# Word2Vec and Doc2Vec Embeddings Generation

- Each document can be viewed as a bag of words. Collectively all the words (tokens) across documents constitute the vocabulary. Each of these words will be converted to fixed length dense vector known using Word2Vec algorithm. The size of each vector is 100. 


- Doc2Vec algorithm produces a dense vector representation of a document. It considers the global ordering of words in the document.
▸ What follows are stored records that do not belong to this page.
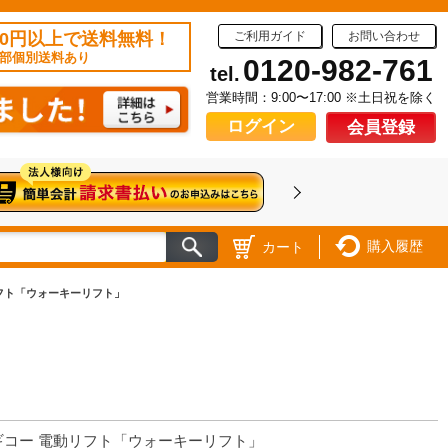
50円以上で送料無料！
ご利用ガイド
お問い合わせ
部個別送料あり
0120-982-761
tel.
営業時間：9:00〜17:00 ※土日祝を除く
ログイン
会員登録
購入履歴
カート
フト「ウォーキーリフト」
ギコー 電動リフト「ウォーキーリフト」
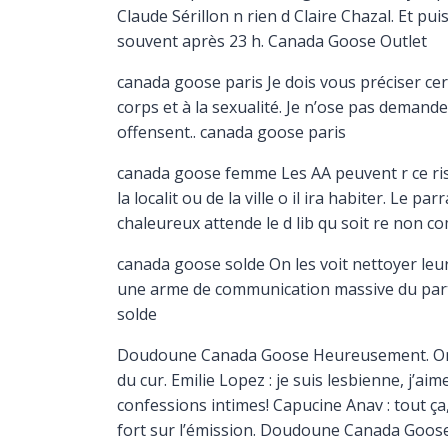
Claude Sérillon n rien d Claire Chazal. Et pu
souvent après 23 h. Canada Goose Outlet
canada goose paris Je dois vous préciser cer
corps et à la sexualité. Je n’ose pas demande
offensent.. canada goose paris
canada goose femme Les AA peuvent r ce risq
la localit ou de la ville o il ira habiter. Le
chaleureux attende le d lib qu soit re no
canada goose solde On les voit nettoyer leu
une arme de communication massive du parti
solde
Doudoune Canada Goose Heureusement. On aur
du cur. Emilie Lopez : je suis lesbienne, j’ai
confessions intimes! Capucine Anav : tout ça
fort sur l’émission. Doudoune Canada Goos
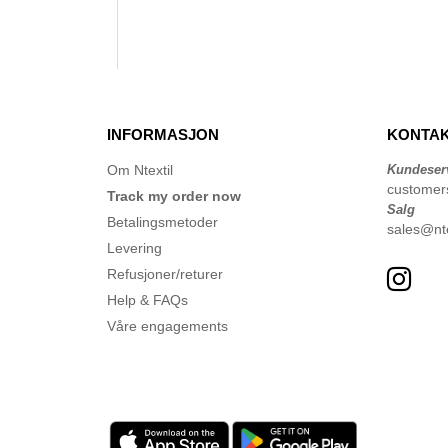
INFORMASJON
KONTAK
Om Ntextil
Kundeser
customer
Track my order now
Salg
Betalingsmetoder
sales@nte
Levering
Refusjoner/returer
Help & FAQs
Våre engagements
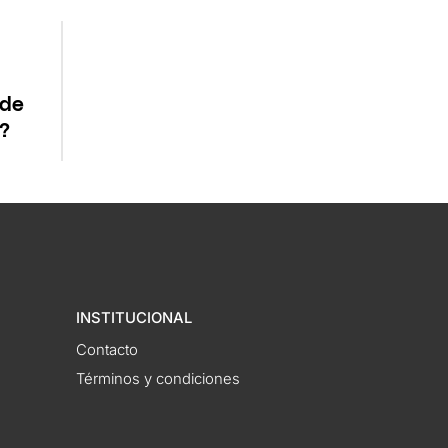
 de
?
INSTITUCIONAL
Contacto
Términos y condiciones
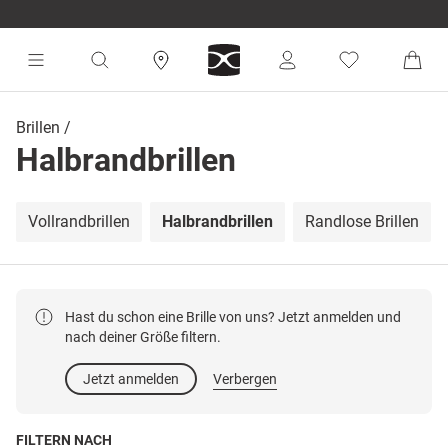
Brillen
Halbrandbrillen
Vollrandbrillen
Halbrandbrillen
Randlose Brillen
Hast du schon eine Brille von uns? Jetzt anmelden und
nach deiner Größe filtern.
Jetzt anmelden
Verbergen
FILTERN NACH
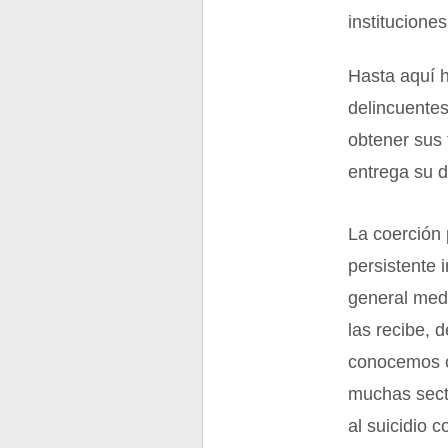
institucione
Hasta aquí 
delincuente
obtener sus
entrega su d
La coerción 
persistente 
general medi
las recibe, 
conocemos c
muchas secta
al suicidio c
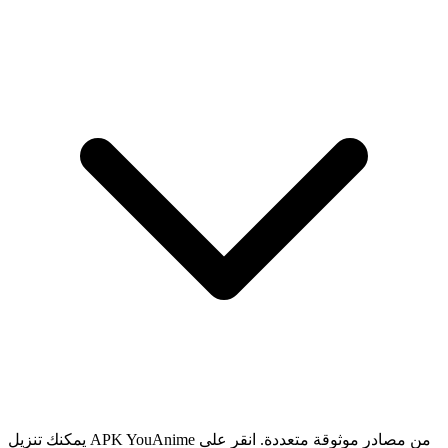
يمكنك تنزيل APK YouAnime من مصادر موثوقة متعددة. انقر على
We transform each document (discharge summary) to D2V embedding of size 128.


- These embeddings D2V (per document) and W2V (per word in vocabulary) are used in our deep learning model as input encodings.

- We using **Gensim** provided Word2Vec and Doc2Vec models to train and create embeddings.

In [12]:
import csv
from gensim.models.word2vec import LineSentence, Word2Vec
from gensim.models.doc2vec import Doc2Vec, TaggedDocument
from gensim.parsing.preprocessing import preprocess_string, split_on_space
import random
import os
import time

In [13]:
# set seed
seed = 24
random.seed(seed)
os.environ["PYTHONHASHSEED"] = str(seed)

In [None]:
# Mount the project directory in Google drive. (Its only intended to be run in colab environment.)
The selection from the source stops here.